Vous venez de recevoir une offre d’un fournisseur avec qui vous n’avez pas l’habitude de travailler. Ou vous êtes sur le point de conclure un contrat avec une entreprise ou une personne avec qui vous n’avez jamais fait affaire avant.
Il existe bien sûr des outils financiers vous permettant de vous protéger mais le simple fait de les enclencher est déjà un stress.

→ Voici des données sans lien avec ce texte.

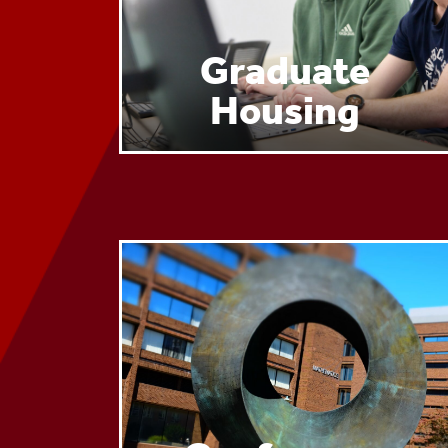
Graduate
Housing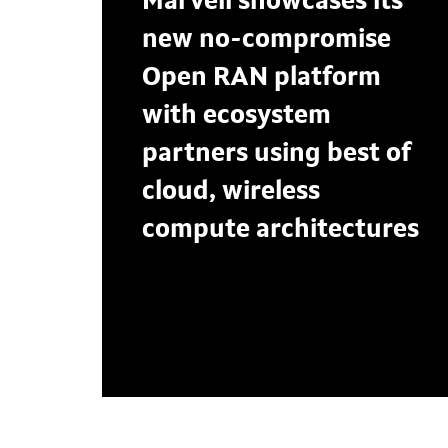
Marvell showcases its
new no-compromise
Open RAN platform
with ecosystem
partners using best of
cloud, wireless
compute architectures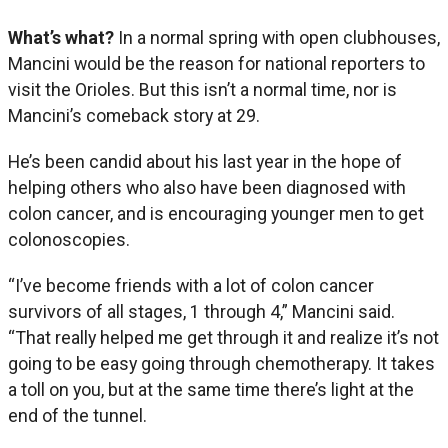
What’s what?
In a normal spring with open clubhouses,
Mancini would be the reason for national reporters to
visit the Orioles. But this isn’t a normal time, nor is
Mancini’s comeback story at 29.
He’s been candid about his last year in the hope of
helping others who also have been diagnosed with
colon cancer, and is encouraging younger men to get
colonoscopies.
“I’ve become friends with a lot of colon cancer
survivors of all stages, 1 through 4,” Mancini said.
“That really helped me get through it and realize it’s not
going to be easy going through chemotherapy. It takes
a toll on you, but at the same time there’s light at the
end of the tunnel.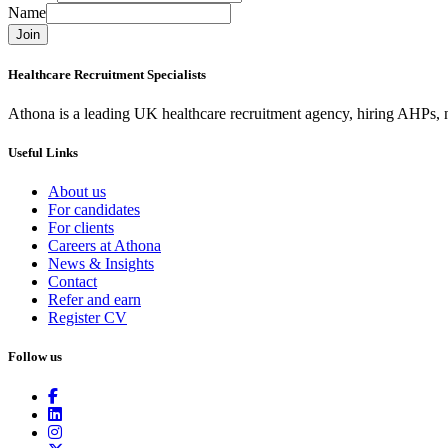
Name
Join
Healthcare Recruitment Specialists
Athona is a leading UK healthcare recruitment agency, hiring AHPs, nu
Useful Links
About us
For candidates
For clients
Careers at Athona
News & Insights
Contact
Refer and earn
Register CV
Follow us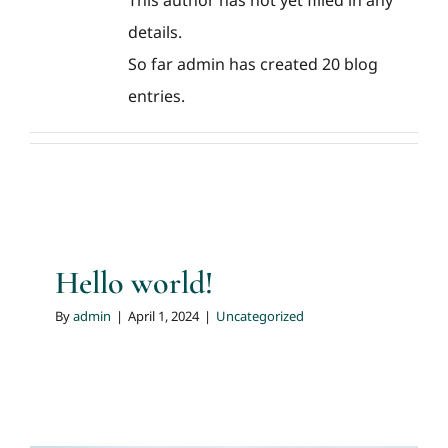
This author has not yet filled in any
details.
So far admin has created 20 blog
entries.
Hello world!
By
admin
|
April 1, 2024
|
Uncategorized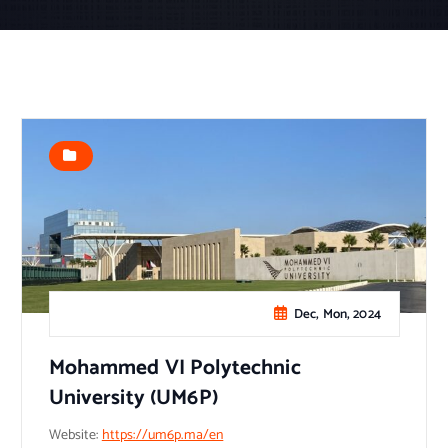
Dec, Mon, 2024
Mohammed VI Polytechnic
University (UM6P)
Website:
https://um6p.ma/en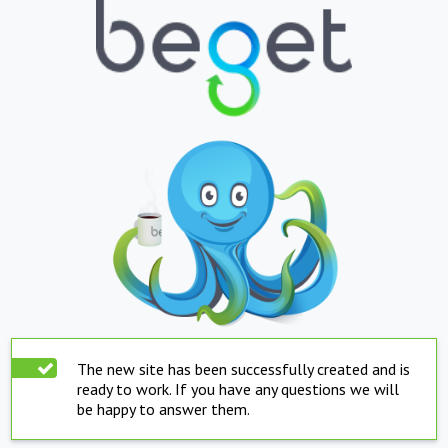
The new site has been successfully created and is
ready to work. If you have any questions we will
be happy to answer them.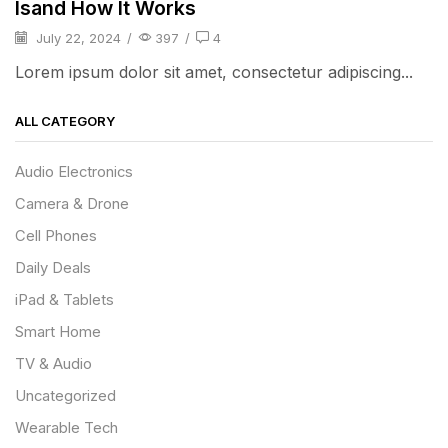
Isand How It Works
July 22, 2024
/
397
/
4
Lorem ipsum dolor sit amet, consectetur adipiscing...
ALL CATEGORY
Audio Electronics
Camera & Drone
Cell Phones
Daily Deals
iPad & Tablets
Smart Home
TV & Audio
Uncategorized
Wearable Tech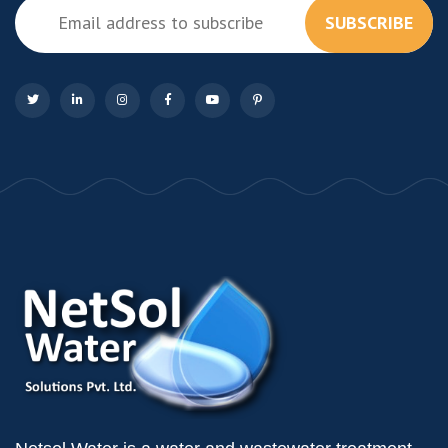
SUBSCRIBE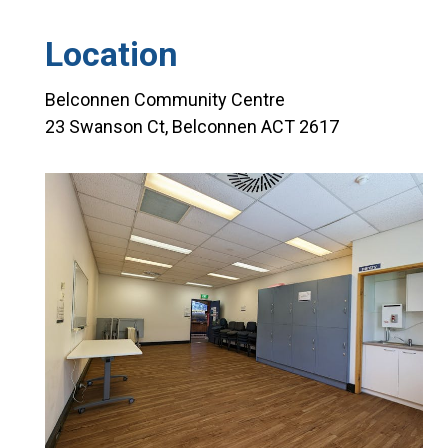
Location
Belconnen Community Centre
23 Swanson Ct, Belconnen ACT 2617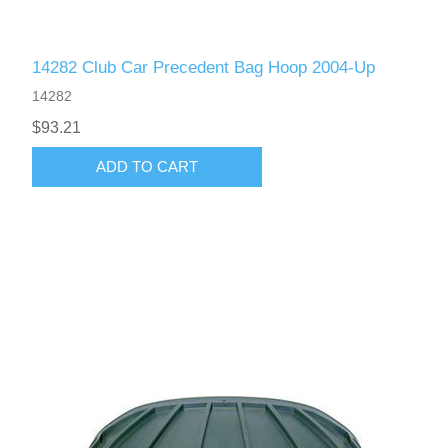
14282 Club Car Precedent Bag Hoop 2004-Up
14282
$93.21
ADD TO CART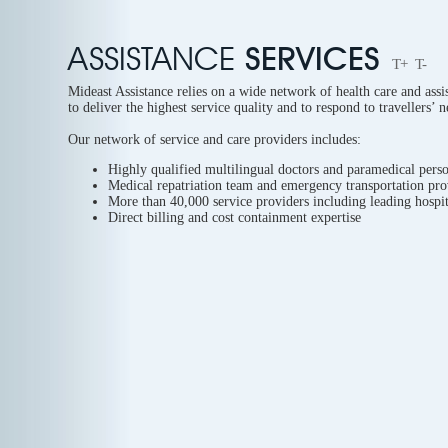
ASSISTANCE
SERVICES
T+
T-
Mideast Assistance relies on a wide network of health care and assi
to deliver the highest service quality and to respond to travellers’ 
Our network of service and care providers includes:
Highly qualified multilingual doctors and paramedical perso
Medical repatriation team and emergency transportation pro
More than 40,000 service providers including leading hospit
Direct billing and cost containment expertise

Dans votre organisation commerciale, il serait bon d’introduire quelques outils de vérification. De façon systématique et pas seulement quand vous avez un doute. Le faire uniquement quand vous avez un doute veut dire se fier à son instinct. La pire chose qu’un enquêteur puisse faire est justement se fier à son instinct car il le trompera souvent.
Durant l’été 2021, un importateur de bois m’a contacté. Il avait reçu des offres de 8 fournisseurs ukrainiens et comme les prix étaient très bas, il avait quelques doutes. Il ne voulait pas que j’enquête sur chaque entreprise en détail, mais que je jette un coup d’œil au cas où je trouverais quelque chose d’étrange. C’était important car pour passer une commande, il devait payer la livraison avant qu’elle ne soit envoyée.

Pour chaque entité, j’ai vérifié :
– La date d’enregistrement du site web. Ce que vous pouvez facilement faire en tapant le nom de la société sur un site comme https://www.whois.com
Si la date d’enregistrement du site est récente, ça doit sonner comme un signal d’alarme. Ce n’est pas rédhibitoire, mais vous savez que vous devez commencer à faire attention.
– L’enregistrement de la société dans le registre du commerce ukrainien. Pratiquement tous les pays ont un registre accessible au public.
– Que le numéro de téléphone principal figurant sur le site web ne se trouve pas sur des dizaines d’autres sites web. Vous allez sur Google et vous tapez le numéro de téléphone entre « « .
– L’adresse e-mail fournie par le site pour voir si elle ne se trouve pas sur des sites d’arnaque en ligne. Vous tapez simplement l’adresse email sur Google, toujours entre « « pour être certain de n’obtenir que les résultats demandés.
– Pour chaque nom de domaine, j’ai regardé s’il y avait des critiques en ligne et une présence sur les réseaux sociaux.
– Localisation sur Google map de l’adresse officielle fournie par le site. C’est comme ça que vous constaterez que l’entreprise n’a aucune présence physique ou que ce que vous voyez n’est pas très plausible (l’adresse vous donne le bureau de poste local par exemple)

Enfin, j’ai regardé si le représentant de l’entreprise avait une existence sur les réseaux sociaux. Pour cela, j’ai utilisé le site de traduction deepl.com car mon niveau d’urkrainien est inexistant.
Après mon cinquième rapport, le client m’a dit qu’il n’était pas nécessaire de continuer et que je pouvais envoyer ma facture.
Tous les sites étaient bidons, sans exception. Presque tous les sites venaient d’être mis en ligne. La
plupart des sociétés n’existaient pas. Les adresses aboutissaient à des terrains vagues…
La procédure ci-dessus ne nécessite pas que vous soyez diplômé de l’Académie du FBI. Elle prend de 30 minutes à une heure de travail et permettra à certains d’entre vous d’économiser beaucoup d’argent.
Bien sûr, dans certains cas, une enquête plus approfondie peut être utile. L’objectif de cet article est de vous montrer qu’il est très facile d’éviter la plupart des escroqueries. Pas toutes, bien sûr, mais la plupart.